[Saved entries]
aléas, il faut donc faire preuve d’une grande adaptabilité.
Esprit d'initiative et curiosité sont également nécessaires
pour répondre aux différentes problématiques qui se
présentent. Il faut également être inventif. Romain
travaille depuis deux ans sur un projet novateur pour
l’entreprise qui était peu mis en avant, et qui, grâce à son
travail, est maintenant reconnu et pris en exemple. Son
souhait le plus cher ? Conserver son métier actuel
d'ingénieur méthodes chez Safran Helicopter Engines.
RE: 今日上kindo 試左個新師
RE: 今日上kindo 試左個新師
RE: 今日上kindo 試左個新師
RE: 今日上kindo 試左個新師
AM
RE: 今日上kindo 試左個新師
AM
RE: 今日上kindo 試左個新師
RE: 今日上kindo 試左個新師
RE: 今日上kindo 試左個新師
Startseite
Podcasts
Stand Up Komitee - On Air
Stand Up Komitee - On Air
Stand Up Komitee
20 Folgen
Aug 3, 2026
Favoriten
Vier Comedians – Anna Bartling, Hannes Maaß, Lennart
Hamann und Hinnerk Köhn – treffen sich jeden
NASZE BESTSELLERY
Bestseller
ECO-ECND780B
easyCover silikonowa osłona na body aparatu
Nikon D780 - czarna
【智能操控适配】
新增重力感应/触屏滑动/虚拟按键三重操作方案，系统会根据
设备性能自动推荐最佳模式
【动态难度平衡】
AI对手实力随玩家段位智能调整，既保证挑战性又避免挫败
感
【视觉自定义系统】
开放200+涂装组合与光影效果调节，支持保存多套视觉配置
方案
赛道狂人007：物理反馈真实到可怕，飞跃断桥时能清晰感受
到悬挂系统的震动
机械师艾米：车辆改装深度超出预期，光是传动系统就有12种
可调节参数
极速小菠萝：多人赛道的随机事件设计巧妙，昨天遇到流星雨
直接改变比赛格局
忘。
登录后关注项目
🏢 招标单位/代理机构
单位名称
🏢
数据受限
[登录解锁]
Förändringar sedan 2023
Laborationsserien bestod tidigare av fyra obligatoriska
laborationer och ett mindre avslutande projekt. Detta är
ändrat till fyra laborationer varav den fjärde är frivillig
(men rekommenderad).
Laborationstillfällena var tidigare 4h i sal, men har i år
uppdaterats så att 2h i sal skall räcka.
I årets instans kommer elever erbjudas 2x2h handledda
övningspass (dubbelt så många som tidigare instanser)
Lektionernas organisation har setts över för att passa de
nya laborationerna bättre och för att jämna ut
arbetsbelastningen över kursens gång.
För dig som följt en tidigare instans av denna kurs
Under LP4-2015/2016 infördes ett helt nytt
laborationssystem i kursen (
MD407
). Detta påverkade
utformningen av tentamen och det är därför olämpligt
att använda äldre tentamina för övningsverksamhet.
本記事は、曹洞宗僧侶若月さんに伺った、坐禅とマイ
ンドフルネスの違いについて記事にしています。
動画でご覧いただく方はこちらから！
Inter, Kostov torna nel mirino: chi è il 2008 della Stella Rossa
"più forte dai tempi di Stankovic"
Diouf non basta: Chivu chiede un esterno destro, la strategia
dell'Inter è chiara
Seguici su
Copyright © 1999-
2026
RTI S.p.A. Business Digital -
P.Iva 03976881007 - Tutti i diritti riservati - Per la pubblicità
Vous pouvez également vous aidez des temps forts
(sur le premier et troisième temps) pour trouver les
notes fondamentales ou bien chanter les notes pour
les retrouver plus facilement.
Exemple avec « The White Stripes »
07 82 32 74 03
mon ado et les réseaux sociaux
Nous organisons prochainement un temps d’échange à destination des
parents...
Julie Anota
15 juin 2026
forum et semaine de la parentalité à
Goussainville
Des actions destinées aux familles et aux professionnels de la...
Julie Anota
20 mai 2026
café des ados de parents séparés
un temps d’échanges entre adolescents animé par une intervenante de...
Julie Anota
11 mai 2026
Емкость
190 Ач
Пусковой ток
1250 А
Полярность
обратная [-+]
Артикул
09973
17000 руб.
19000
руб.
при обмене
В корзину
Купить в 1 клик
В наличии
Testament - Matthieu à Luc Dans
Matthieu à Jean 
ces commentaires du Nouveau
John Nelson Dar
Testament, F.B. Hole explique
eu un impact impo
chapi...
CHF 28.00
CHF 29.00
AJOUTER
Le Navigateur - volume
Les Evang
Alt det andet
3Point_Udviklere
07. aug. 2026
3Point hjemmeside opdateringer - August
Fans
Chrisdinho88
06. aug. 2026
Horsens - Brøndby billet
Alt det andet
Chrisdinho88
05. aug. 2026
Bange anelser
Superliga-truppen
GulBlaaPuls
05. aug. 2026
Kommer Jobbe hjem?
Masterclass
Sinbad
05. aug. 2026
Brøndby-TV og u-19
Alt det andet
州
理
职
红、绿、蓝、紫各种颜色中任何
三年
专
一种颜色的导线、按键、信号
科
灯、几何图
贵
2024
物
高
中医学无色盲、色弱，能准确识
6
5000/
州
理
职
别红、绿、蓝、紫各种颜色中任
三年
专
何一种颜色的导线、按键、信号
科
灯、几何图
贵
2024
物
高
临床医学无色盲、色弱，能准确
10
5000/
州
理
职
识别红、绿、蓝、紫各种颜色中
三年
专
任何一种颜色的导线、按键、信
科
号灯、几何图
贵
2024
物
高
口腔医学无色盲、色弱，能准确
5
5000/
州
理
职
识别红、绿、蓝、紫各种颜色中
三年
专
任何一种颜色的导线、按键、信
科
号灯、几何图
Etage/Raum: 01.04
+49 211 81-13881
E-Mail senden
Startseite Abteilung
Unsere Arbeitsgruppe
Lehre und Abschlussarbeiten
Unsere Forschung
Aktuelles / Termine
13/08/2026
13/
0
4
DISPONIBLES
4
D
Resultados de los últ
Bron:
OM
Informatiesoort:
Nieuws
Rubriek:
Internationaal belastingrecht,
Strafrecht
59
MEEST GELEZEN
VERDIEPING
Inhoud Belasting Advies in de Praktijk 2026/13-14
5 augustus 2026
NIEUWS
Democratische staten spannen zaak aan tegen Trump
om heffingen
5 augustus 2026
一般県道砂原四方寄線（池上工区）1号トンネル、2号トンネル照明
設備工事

▶ WHAT THE TASK REQUIRES: Your output must contain exactly the lines from the one containing "E-Mail senden" to the final line of the data above, and no other text.

▶ TASK OUTPUT:
E-Mail senden
Startseite Abteilung
Unsere Arbeitsgruppe
Lehre und Abschlussarbeiten
Unsere Forschung
Aktuelles / Termine
13/08/2026
13/
0
4
DISPONIBLES
4
D
Resultados de los últ
Bron:
OM
Informatiesoort:
Nieuws
Rubriek:
Internationaal belastingrecht,
Strafrecht
59
MEEST GELEZEN
VERDIEPING
Inhoud Belasting Advies in de Praktijk 2026/13-14
5 augustus 2026
NIEUWS
Democratische staten spannen zaak aan tegen Trump
om heffingen
5 augustus 2026
一般県道砂原四方寄線（池上工区）1号トンネル、2号トンネル照明
設備工事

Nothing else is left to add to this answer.